Dynamic vision is uniquely positioned to enhance the quality of life for large segments of the population in a cost effective way. Scene analysis capabilities can prevent crime, allow elderly people to continue living independently and monitor and coordinate responses to environmental threats to minimize their effect. However, a critical factor limiting widespread use of vision techniques is their potential fragility. This project aims precisely at removing this limitation.

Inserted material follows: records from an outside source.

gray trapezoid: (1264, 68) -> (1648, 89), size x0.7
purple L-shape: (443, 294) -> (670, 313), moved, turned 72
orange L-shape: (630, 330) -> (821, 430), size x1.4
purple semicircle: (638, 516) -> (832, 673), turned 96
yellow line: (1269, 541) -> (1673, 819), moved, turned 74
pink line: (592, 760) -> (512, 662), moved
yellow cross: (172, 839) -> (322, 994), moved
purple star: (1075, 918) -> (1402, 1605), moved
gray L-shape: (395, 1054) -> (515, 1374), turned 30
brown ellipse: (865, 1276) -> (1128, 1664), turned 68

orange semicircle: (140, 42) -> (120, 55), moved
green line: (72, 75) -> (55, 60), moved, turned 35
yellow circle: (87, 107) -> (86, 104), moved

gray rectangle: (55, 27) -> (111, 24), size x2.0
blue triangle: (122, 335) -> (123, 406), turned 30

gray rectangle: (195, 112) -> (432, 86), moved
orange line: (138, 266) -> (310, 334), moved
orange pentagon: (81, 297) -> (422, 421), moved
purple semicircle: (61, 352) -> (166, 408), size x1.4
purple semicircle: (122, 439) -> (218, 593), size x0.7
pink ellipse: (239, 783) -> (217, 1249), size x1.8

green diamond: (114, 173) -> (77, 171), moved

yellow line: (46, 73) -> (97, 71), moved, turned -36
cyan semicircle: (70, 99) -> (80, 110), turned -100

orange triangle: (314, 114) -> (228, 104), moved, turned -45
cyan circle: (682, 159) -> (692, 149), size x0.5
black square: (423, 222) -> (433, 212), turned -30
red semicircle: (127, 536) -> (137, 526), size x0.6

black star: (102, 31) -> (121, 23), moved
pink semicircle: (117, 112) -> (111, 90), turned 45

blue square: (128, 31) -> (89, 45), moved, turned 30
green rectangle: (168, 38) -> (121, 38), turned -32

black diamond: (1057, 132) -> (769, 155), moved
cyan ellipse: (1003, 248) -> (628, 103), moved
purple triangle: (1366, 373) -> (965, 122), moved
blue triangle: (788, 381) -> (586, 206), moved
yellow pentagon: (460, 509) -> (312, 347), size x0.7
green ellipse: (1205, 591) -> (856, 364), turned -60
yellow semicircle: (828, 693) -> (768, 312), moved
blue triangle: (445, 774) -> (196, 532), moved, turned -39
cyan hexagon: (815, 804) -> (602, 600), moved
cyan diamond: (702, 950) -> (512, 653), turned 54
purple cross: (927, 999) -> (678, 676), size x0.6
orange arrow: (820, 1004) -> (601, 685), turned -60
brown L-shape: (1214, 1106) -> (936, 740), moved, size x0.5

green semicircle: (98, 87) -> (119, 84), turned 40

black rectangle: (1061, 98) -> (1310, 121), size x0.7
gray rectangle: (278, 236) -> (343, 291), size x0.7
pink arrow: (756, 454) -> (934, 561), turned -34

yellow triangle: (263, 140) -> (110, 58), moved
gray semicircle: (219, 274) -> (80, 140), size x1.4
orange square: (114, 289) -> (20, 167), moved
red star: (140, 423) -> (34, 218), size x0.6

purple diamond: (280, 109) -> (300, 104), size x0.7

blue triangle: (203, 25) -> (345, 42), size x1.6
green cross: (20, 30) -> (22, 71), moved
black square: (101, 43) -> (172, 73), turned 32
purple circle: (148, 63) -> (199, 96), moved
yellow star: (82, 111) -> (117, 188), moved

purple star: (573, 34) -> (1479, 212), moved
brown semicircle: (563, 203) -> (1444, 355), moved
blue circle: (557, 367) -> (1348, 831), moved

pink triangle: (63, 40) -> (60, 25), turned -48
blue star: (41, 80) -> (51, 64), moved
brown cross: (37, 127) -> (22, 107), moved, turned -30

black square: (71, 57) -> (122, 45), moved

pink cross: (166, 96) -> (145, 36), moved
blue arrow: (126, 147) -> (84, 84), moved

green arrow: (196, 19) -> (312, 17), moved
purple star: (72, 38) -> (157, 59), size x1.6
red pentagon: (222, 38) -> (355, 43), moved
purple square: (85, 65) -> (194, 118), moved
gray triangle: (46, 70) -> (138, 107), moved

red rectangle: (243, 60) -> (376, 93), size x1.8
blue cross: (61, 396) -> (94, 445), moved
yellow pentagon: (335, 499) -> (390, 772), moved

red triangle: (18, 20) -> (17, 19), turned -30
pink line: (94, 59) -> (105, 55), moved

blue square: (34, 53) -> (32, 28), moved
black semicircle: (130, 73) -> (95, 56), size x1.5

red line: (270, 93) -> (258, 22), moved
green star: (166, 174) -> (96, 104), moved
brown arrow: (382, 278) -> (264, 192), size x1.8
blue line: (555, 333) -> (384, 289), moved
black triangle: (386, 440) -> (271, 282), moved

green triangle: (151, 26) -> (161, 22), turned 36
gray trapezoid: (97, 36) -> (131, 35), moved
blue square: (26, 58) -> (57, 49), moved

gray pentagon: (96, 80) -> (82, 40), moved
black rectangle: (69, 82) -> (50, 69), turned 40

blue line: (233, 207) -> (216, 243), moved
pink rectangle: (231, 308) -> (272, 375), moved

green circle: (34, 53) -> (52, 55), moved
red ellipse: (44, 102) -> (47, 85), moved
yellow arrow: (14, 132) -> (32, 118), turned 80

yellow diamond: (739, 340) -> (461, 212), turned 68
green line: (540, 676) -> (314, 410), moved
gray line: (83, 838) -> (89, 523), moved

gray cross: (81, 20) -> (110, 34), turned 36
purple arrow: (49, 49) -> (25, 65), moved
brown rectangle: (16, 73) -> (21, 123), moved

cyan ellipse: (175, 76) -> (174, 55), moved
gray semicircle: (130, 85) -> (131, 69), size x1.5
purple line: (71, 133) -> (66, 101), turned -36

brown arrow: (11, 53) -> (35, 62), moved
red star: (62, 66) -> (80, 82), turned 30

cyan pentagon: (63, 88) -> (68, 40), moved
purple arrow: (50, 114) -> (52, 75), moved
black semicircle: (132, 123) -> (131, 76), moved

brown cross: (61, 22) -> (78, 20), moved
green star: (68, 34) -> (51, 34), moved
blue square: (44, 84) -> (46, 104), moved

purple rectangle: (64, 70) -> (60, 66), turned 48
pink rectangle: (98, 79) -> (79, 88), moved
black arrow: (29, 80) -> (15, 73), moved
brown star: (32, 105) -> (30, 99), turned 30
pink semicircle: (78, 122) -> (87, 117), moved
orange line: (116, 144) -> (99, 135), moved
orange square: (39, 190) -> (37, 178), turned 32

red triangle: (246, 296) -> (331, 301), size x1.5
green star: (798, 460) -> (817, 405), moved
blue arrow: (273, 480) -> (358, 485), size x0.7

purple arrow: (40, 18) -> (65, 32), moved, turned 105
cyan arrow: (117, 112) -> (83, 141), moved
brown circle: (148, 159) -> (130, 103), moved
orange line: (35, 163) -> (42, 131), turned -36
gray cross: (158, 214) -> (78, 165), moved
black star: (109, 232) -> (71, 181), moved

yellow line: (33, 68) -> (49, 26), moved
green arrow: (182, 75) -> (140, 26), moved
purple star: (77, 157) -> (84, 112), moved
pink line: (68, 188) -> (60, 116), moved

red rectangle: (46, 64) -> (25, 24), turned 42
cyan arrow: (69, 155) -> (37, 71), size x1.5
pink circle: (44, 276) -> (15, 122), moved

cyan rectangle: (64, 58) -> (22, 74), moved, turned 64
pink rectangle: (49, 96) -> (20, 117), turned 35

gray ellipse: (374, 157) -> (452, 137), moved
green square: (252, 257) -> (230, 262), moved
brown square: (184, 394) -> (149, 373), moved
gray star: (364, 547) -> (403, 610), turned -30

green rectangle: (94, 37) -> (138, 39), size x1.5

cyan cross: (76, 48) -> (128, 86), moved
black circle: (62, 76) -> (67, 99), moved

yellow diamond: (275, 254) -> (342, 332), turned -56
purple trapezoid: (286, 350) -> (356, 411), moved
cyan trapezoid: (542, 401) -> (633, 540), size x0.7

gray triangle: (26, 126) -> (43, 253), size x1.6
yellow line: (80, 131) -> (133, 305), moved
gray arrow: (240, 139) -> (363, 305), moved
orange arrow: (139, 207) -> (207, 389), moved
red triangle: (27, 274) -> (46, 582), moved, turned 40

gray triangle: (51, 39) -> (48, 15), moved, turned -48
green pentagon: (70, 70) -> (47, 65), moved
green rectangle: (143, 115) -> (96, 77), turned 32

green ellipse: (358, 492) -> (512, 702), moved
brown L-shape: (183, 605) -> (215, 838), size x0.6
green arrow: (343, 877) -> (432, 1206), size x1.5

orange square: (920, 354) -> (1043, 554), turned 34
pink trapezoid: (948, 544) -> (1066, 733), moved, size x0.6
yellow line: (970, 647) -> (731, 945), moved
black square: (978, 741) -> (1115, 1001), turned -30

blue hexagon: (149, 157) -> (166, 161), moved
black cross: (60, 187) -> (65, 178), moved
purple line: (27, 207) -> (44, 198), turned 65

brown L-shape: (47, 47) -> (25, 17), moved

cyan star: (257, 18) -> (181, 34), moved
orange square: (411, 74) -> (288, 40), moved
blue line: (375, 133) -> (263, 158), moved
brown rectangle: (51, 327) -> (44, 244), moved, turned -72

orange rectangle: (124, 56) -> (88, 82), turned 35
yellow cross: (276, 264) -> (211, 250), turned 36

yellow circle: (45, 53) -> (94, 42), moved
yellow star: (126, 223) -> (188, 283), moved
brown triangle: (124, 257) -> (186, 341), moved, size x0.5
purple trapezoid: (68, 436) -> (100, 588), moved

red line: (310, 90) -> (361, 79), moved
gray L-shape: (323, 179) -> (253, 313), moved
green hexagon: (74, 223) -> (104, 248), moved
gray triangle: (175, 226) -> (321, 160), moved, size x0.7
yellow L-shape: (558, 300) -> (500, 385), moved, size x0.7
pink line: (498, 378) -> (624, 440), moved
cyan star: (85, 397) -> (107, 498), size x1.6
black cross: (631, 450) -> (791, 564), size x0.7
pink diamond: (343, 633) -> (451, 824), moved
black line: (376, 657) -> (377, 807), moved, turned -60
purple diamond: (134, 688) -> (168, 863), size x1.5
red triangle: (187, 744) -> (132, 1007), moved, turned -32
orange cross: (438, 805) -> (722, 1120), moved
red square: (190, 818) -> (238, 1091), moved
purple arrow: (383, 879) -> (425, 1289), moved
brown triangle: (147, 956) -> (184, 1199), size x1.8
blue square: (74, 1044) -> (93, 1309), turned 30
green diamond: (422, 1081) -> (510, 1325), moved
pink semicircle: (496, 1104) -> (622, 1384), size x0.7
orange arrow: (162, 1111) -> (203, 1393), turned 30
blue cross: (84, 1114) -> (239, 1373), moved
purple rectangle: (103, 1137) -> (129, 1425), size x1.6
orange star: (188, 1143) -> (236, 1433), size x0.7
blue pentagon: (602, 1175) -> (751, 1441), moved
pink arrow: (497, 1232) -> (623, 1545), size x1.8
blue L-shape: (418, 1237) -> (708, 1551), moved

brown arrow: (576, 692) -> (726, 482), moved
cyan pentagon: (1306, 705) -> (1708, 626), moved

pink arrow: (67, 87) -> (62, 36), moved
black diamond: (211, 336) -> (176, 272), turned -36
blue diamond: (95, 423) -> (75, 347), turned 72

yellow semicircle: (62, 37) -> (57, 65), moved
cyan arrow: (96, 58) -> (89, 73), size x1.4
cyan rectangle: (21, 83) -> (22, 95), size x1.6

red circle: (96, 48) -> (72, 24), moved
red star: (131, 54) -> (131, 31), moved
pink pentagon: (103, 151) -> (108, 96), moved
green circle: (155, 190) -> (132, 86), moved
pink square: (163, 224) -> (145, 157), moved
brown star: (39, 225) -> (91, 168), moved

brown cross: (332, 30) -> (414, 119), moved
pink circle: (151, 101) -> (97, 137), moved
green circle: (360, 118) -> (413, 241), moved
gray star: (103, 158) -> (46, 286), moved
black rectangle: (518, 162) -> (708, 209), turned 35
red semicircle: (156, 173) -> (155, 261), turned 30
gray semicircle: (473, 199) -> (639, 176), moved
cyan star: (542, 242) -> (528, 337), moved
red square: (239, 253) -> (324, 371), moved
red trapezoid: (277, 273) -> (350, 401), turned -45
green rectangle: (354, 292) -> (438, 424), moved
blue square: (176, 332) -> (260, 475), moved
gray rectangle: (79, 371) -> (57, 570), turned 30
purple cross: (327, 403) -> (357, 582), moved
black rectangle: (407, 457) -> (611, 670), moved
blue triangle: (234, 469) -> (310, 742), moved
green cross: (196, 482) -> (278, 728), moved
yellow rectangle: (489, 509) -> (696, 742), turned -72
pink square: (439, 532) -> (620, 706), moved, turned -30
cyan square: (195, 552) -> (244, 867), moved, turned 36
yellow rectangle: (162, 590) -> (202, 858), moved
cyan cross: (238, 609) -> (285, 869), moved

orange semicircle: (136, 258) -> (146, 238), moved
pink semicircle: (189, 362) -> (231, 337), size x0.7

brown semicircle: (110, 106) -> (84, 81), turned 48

The research team is developing a systematic approach to robust dynamic vision that addresses several key sub-problems - tracking, appearance modeling, structure from motion, and motion-based segmentation -- in a common framework. Its conceptual backbone is a unified, operator--theoretic approach stressing the use of dynamic models to address robustness and computational complexity issues. Advantages of the proposed framework include the abilities to:(a) Recast a wide range of problems into a convex optimization form amenable to real time implementations. (b) Furnish worst--case bounds and guaranteed performance certificates that help reducing the on--line computational burden when solving these problems. (c)Exploit camera cooperation to optimize performance.(d) Take advantage of additional information available about the target to improve robustness and falsify the current models when no longer valid, for instance due to data obsolescence.
Education is proactively integrated into this project by using computer vision to convey ideas on robustness and computation complexity in undergraduate and graduate courses. Results of this research effort, including video clips with demos are regularly posted at the Robust Systems Lab (http://robustsystems.ece.neu.edu) website.)